Machine learning in trading: theory, models, practice and algo-trading - page 2800

 
Aleksey Vyazmikin #:

There's over 30% first class. And, yeah, maybe, I don't see the problem. It's enough to find one rule\list that will be more likely to predict "1" than "0", albeit rarely.

Besides, no one can change the dataset by balancing the classes.

You were complaining about catbust, and catbust is not a tree\rule\list.

 
Only NS need balancing. Wooden models do not require balancing.
 
mytarmailS #:

You were complaining about the catbusters, and catbusters aren't wood.

The complaint is not about the algorithm, it is what it is, but about the fact that it is better to feed it with already chewed data.

Earlier you understood it somehow...

Forum on trading, automated trading systems and testing trading strategies.

Machine learning in trading: theory, models, practice and algo-trading

mytarmailS, 2016.10.29 11:22 pm.

hypothetical situation....

We have 100 potential predictors, for simplicity of explanation let them be indicators.

Let's imagine that we initially know that in all these predictors there is only one profitable situation, it is when RSI crossed 90 and stochastic has just become below zero (the situation from the ceiling, of course), this situation gives a price drop with a probability of 90%, all other predict ors are complete noise, all other situations in the predictors RSI and stochastic are also complete noise, and there are hundreds and hundreds of different situations....

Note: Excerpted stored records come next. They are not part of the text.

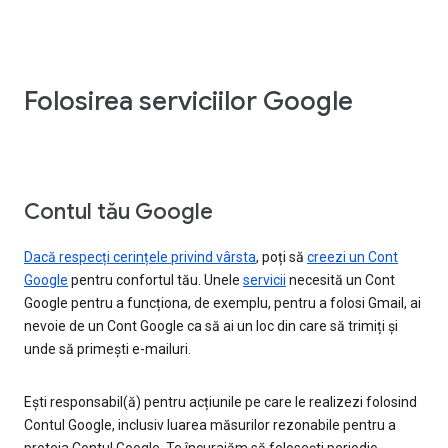
Folosirea serviciilor Google
Contul tău Google
Dacă respecți cerințele privind vârsta
, poți să
creezi un Cont
Google
pentru confortul tău. Unele
servicii
necesită un Cont
Google pentru a funcționa, de exemplu, pentru a folosi Gmail, ai
nevoie de un Cont Google ca să ai un loc din care să trimiți și
unde să primești e-mailuri.
Ești responsabil(ă) pentru acțiunile pe care le realizezi folosind
Contul Google, inclusiv luarea măsurilor rezonabile pentru a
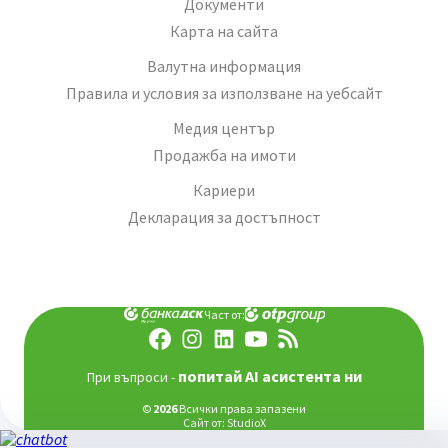
Документи
Карта на сайта
Валутна информация
Правила и условия за използване на уебсайт
Медия център
Продажба на имоти
Кариери
Декларация за достъпност
Част от:
попитай AI асистента ни
При въпроси -
©
2026
Всички права запазени
Сайт от:
StudioX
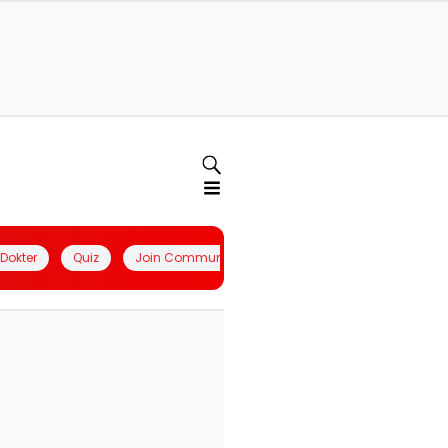
l Dokter
Quiz
Join Community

so we have about 0.01% of useful signal to 99.9% of noise.

Suppose by some miracle your MO weeds out all 98 predictors and leaves only two - RSI and stochastic.

In RSI there are hundreds of situations RSI>0, RSI>13, RSI<85, RSI=0, RSI<145, ............. and so hundreds and hundreds, in stochastic there are no less situations, the working situation is only one, since you train MO to recognise all price movements, MO will build models taking into account all possible situations that exist in RSI and stochastic, and the probability in those situations that they will work is almost zero, but MO is obliged to take them into account and build some models on them, despite the fact that it is the real noise, and that one working situation will just get lost among hundreds of other solutions, that's the retraining.....

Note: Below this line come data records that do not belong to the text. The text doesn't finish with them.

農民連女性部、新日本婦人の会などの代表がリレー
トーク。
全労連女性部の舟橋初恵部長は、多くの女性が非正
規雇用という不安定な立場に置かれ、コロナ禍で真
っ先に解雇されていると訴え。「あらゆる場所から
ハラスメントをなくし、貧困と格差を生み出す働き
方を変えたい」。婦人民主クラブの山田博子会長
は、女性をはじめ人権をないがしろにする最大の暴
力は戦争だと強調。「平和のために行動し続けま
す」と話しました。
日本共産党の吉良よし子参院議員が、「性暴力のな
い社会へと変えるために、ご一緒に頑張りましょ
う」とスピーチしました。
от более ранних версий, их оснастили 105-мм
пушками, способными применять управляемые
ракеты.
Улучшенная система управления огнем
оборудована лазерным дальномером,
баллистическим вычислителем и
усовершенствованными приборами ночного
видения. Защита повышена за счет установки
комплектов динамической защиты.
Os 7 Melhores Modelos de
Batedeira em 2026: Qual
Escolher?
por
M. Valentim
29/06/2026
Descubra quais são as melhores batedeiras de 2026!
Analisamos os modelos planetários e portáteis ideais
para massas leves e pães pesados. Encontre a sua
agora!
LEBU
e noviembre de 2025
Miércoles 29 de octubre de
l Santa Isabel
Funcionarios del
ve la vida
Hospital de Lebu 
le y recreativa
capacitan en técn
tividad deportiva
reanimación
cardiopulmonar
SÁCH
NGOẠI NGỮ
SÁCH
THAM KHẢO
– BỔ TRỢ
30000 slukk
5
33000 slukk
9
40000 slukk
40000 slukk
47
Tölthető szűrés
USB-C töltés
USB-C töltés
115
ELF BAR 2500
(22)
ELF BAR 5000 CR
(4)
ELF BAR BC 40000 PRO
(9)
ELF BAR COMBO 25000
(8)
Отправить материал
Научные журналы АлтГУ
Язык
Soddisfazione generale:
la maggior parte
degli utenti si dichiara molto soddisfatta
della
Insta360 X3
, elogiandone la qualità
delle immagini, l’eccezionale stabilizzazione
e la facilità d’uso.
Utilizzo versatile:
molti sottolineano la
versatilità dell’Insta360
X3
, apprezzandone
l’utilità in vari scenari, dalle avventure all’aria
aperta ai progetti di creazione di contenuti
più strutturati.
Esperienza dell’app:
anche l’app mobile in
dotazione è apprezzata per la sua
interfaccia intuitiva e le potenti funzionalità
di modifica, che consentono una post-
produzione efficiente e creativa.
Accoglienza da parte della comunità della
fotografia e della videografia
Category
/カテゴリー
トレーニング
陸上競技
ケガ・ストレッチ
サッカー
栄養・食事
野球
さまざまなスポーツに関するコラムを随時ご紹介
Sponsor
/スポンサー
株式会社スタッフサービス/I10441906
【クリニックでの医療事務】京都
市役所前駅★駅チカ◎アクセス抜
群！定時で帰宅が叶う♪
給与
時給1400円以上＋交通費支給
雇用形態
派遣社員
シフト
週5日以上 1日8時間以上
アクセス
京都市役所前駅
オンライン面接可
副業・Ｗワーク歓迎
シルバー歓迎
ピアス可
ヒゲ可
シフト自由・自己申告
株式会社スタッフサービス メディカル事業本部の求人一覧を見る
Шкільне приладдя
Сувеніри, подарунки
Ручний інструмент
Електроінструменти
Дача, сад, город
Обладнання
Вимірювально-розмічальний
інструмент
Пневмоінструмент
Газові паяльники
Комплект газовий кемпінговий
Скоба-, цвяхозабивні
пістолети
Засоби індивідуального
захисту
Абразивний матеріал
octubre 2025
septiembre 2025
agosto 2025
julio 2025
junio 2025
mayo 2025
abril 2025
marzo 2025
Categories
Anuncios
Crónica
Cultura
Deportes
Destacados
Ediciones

Well, how did you get it at last???


Justify what model representation and target proportions have to do with it. I am saying that the model can be represented as a modernised sheet - a rule.

 
elibrarius #:
Only NS need balancing. Tree models do not require balancing.

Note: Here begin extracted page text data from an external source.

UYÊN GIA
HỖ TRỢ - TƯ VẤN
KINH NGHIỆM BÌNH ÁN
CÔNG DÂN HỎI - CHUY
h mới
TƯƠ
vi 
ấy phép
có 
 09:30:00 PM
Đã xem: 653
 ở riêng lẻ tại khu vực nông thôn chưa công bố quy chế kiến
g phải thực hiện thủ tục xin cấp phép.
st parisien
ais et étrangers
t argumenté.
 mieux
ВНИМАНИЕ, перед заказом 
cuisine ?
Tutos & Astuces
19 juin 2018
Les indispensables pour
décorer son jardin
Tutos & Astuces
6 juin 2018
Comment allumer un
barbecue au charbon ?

This is so for good data, in any case counters inside the algorithm work and make decisions on the number of allocated targets...

 
Aleksey Vyazmikin #:

The peculiarity here is that the CatBoost model prefers to assign all examples to a probability less than 0.5 - thus it does not classify the target "1", and what is between 0 and 0.5 is also not very well distributed.

If we have 100 examples of the target 5 labels ("A") and 95 labels ("B").

then the model can't give a probability for label "A" greater than 0.5.

In some individual rule it can, but the post says catbust, and this is a model (sum of rule predictions), not a single rule, and the sum will not have such a high probability.


Even if the model is sure that it's mark "A". the sum of the probability of the rules of mark "A" will be overridden by the sum of the rules of "B" because the rules of "B" will be much bigger.

 
elibrarius #:
Only NS need balancing. Wooden models do not require balancing.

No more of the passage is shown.